With the concentration of 0.1M, there was a large increase in the mass, of about 19.5%. This shows
that the solution was hypotonic and had a higher water potential than the potato cell. Hence water
diffused into the cell. With higher concentrations of 0.2M and 0.3M, there was a lower increase in the
mass (12.1% and 5.78%), showing that the solutions were less hypotonic. It is thus evident from the
results that when the potato cylinder is in a hypotonic solution, there is endosmosis leading to increase
in mass and turgidity.
As the concentration further increased, there was a negative change in the mass, or a percentage
decrease in the mass of the potato. This shows that the solutions above 0.4M were hypertonic, or
more concentrated than the potato cell. Hence water diffuses out of the potato cell, resulting in a fall
in mass and turgidity. Thus it is evident that in a hypertonic solution, the potato cells lose water and
exosmosis takes place resulting in the potato cells becoming flaccid.
From the graph one can see that the isotonic point of the potato was obtained as 0.33M. This is an
isotonic concentration, where there is no net movement of water thus there is no change in the mass
of the potato. This is the point where the line of best fit cuts the x- axis, as there is a 0% change in the
mass of the potato.
It is also evident from the line of best fit that there are no major anomalies in the results, as most of
values are close to the line of best fit. The standard deviation is also low for all the results, showing
that the results were fairly precise.
Percentage error:
Literature value of isotonic point of potato = 0.25M (source
- Experimental value = 0.33M
% Error:
0.33-0.25/0.25 * 100 = 32%
Conclusion:
It can be concluded from the above results and graph that the isotonic point of potato from this
experiment is 0.33 moles/dm3 with an error of ±32% (when compared to the literature value). This is
the concentration where there is no net diffusion of water between the potato cylinders or the sodium
chloride solution, as the concentration in the potato cells is equal to the concentration of the solution
(0.33 moles as per these results). Since the concentrations are equal, there is no concentration
gradient and thus even though water molecules move through the partially permeable membrane of
the potato cells there is no net movement of water. At concentrations above the isotonic point of the
potato, the concentration of sodium chloride inside the cells is lower than the concentration outside
cells. As a result, there is a concentration gradient and thus water moves from a region of a high water
potential to
a region of low water potential. The effect is that water diffuses out of the potato cells, thus leading to
a decrease in the mass of these cells. However at lower concentrations of the salt solution, the water
potential outside the potato cells is greater than that inside the potato cells (which has a comparatively
higher concentration of sodium chloride ions). Water thus diffuses into the potato cells down the
concentration gradient, leading to an increase in the mass of the potato cells. Thus there is an inverse
relationship between the concentration of the solution and the percentage increase in the mass of the
potato cells – as the solution becomes more concentrated, the percentage increase in the mass of the
potato significantly decreases as there is a change from net movement of water into the potato cells to
net movement of water outside the potato cells.
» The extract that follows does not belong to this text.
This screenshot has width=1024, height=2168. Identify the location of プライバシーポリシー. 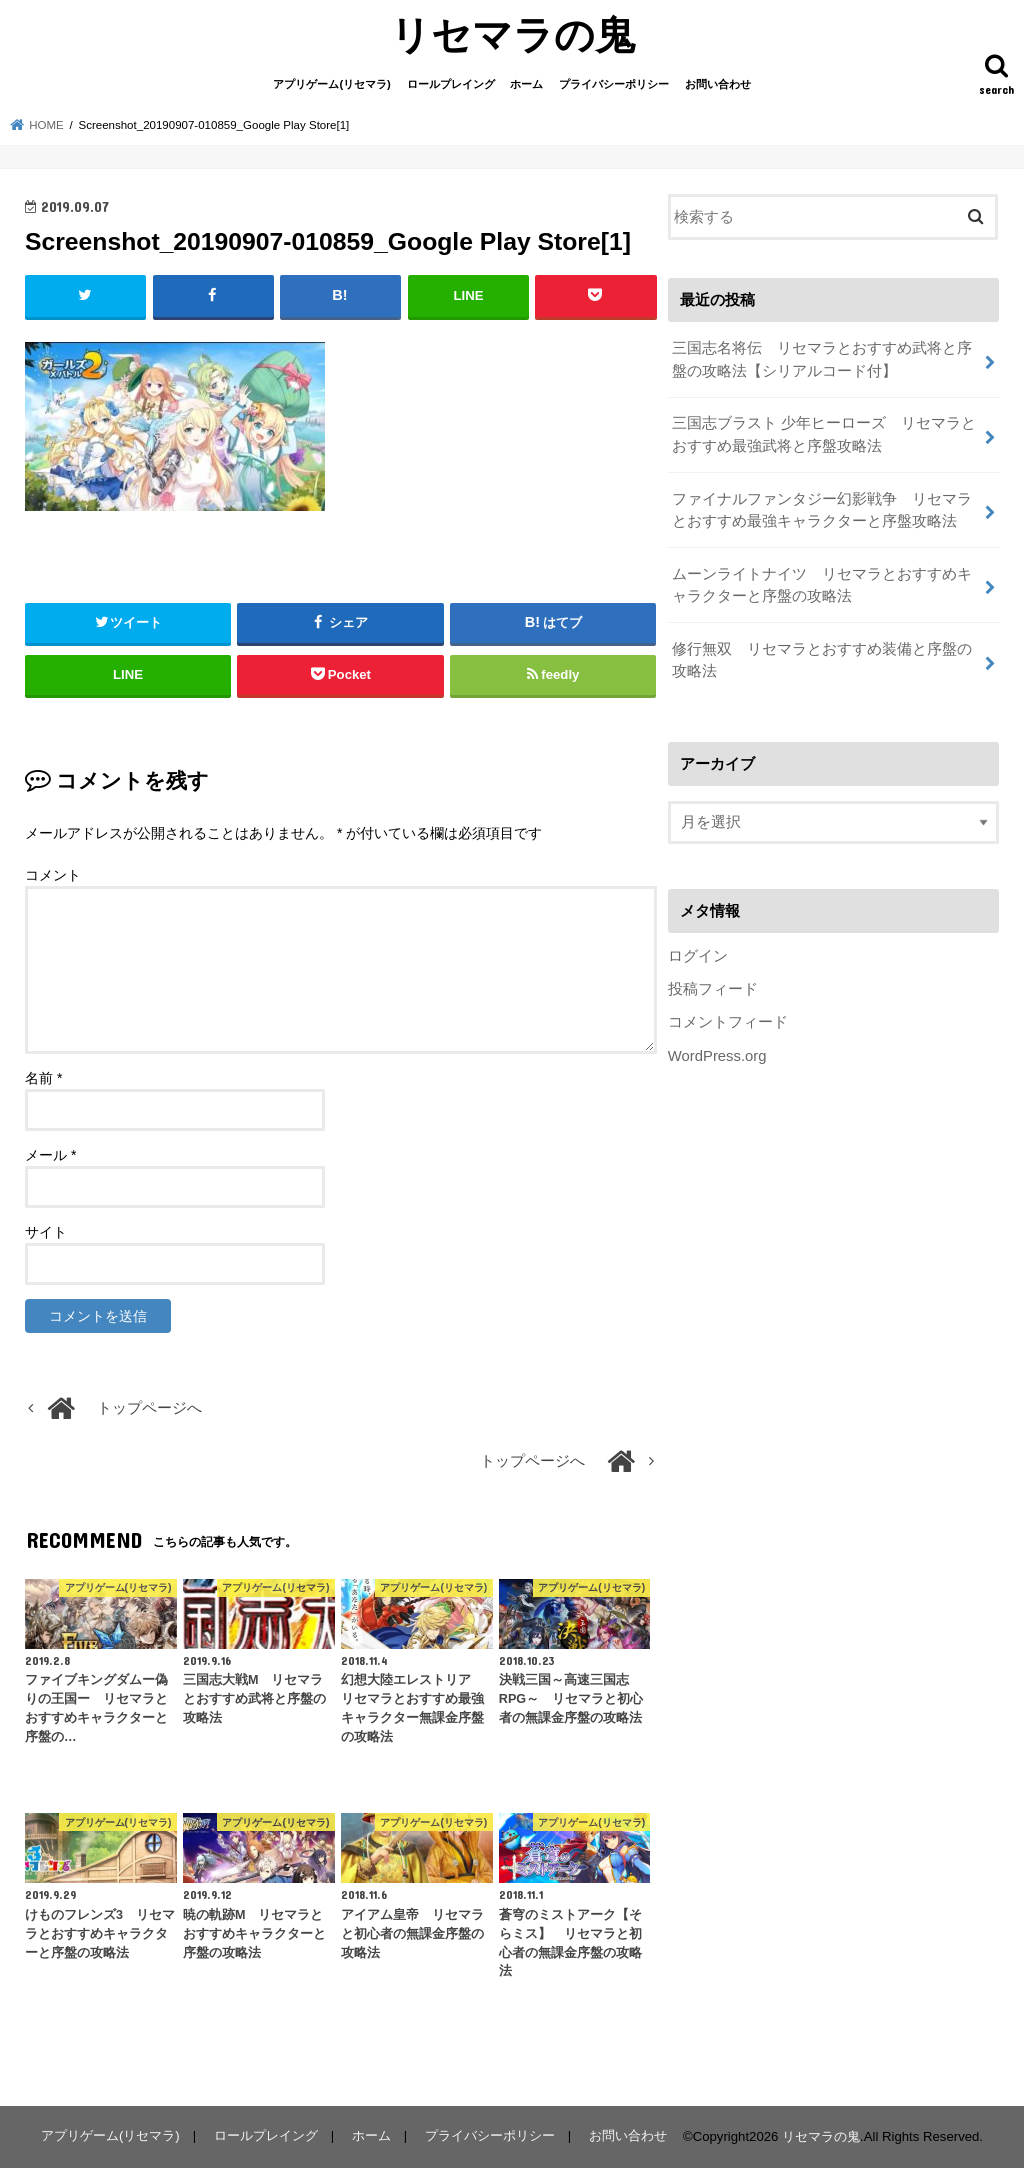 (614, 84).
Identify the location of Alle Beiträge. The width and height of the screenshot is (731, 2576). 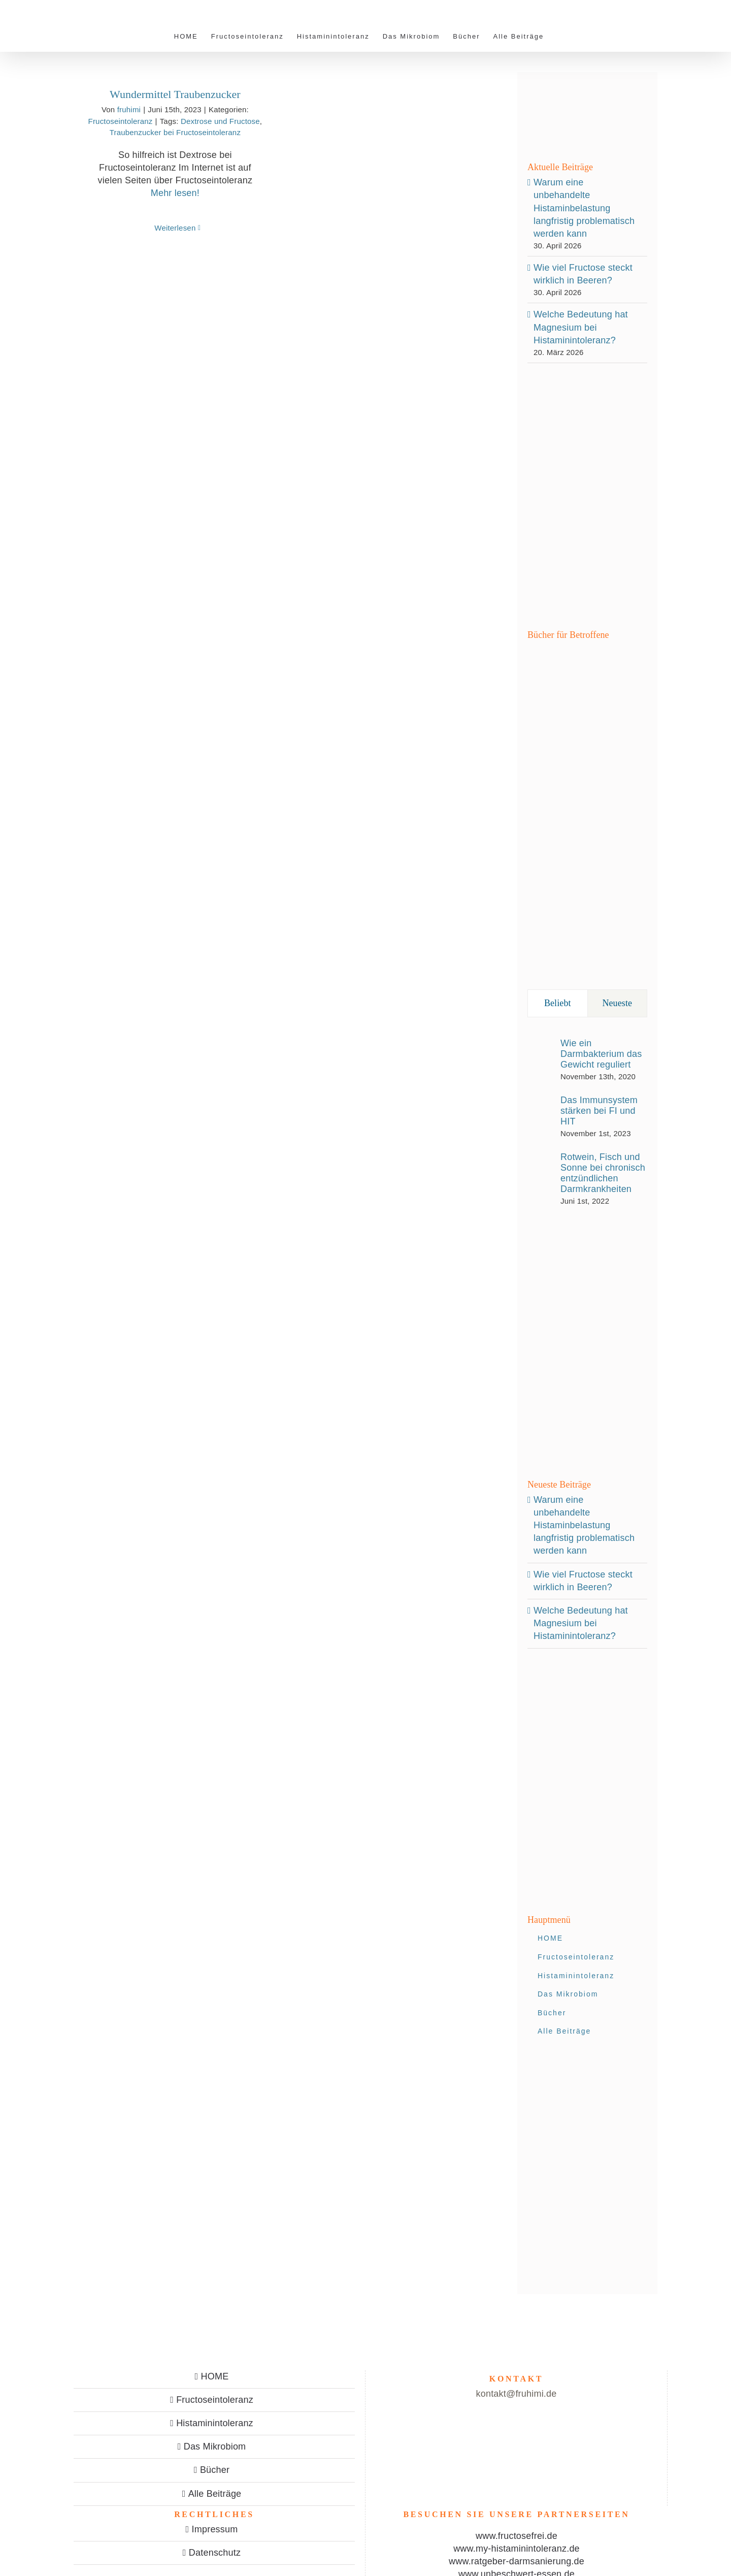 (215, 2494).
Even though there were no major anomalies in the results, as a line of best fit could be obtained, there
may have been some errors while conducting the experiment. These could have been random or
systematic errors, and have been identified below:
Possible sources of error:
●
The mass may not have been measured accurately as the air conditioner was on, which resulted
in the continuous fluctuation of the reading on the balance. This would result in inaccurate
recording of data and thus the difference in the mass of the potato calculated would not have
been correct.
●
●
●
●
●
●
The solutions were not left for exactly 24 hours. However all the solutions were left for the
same period of time thus this should not have led to any major experimental errors.
The beakers were left in open air and were not covered. Thus the solutions may have
evaporated resulting in an increase in the concentration of the solutions. This could have led to
major errors in the experimental results as the volume of the solution that evaporated from
each beaker would not have been the same.
The temperature or pressure were simply monitored and not regulated, hence a change in
temperature or pressure would result in a change in the rate of diffusion, which would in turn
affect the final mass.
The surface area of the potato cylinders may not have been equal for all trials as the cork borer
may have been pierced in the potato at different angles.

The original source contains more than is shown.